==== Listed records ====

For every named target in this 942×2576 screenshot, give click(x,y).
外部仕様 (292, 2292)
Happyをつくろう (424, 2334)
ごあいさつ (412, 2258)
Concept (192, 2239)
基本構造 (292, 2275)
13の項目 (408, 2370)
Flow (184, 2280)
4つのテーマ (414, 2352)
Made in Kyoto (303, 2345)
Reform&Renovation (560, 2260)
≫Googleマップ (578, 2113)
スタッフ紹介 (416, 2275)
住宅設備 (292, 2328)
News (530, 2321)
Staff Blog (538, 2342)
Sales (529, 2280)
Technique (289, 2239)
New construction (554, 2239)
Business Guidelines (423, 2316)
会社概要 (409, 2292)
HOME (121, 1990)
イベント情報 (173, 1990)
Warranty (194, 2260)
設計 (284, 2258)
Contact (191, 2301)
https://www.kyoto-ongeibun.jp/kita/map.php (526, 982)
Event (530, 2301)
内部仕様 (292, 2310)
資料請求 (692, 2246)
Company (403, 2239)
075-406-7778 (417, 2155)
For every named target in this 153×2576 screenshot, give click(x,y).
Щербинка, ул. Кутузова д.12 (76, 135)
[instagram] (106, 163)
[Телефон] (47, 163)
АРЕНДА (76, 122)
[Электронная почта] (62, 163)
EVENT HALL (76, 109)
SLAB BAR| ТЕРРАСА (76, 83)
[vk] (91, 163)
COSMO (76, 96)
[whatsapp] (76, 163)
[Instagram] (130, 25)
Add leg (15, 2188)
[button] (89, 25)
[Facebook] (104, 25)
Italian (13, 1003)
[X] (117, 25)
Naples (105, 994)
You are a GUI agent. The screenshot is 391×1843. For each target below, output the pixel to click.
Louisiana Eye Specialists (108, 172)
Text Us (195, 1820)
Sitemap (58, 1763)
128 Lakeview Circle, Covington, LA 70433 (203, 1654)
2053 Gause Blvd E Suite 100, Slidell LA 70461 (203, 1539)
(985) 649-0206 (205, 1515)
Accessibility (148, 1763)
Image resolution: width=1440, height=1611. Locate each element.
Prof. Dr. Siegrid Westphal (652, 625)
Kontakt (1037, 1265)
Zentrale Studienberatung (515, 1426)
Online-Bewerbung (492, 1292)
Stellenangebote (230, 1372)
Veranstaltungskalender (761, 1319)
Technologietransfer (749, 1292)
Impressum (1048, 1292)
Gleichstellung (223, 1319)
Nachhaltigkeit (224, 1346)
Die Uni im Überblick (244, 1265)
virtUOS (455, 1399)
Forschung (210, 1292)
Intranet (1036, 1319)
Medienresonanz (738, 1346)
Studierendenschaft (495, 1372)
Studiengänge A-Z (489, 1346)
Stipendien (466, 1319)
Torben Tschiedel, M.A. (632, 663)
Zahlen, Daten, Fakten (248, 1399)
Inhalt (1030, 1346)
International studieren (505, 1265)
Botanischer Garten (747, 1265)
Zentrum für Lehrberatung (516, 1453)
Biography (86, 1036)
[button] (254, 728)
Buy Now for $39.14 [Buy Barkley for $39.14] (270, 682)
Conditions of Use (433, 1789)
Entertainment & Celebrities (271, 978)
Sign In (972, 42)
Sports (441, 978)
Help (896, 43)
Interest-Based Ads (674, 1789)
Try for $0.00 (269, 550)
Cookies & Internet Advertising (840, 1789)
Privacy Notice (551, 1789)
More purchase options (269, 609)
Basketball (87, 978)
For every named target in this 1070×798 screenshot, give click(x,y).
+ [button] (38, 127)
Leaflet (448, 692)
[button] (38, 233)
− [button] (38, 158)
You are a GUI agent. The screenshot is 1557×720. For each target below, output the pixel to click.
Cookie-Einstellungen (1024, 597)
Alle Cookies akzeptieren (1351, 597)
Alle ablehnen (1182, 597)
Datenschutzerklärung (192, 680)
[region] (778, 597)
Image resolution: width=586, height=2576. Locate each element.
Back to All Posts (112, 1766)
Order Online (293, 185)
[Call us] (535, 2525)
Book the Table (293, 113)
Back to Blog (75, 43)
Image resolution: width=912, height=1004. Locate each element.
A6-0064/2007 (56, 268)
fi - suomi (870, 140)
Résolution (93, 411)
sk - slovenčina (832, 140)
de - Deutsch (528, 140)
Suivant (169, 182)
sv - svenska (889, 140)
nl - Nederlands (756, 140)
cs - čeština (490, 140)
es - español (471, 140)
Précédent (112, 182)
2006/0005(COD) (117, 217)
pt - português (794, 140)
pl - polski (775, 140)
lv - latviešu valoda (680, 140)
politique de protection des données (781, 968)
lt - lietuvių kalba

====

[Problem requirements] For the data above, state how many lines contain "Locate"; the number is the whole answer.

[Result for this exercise] 3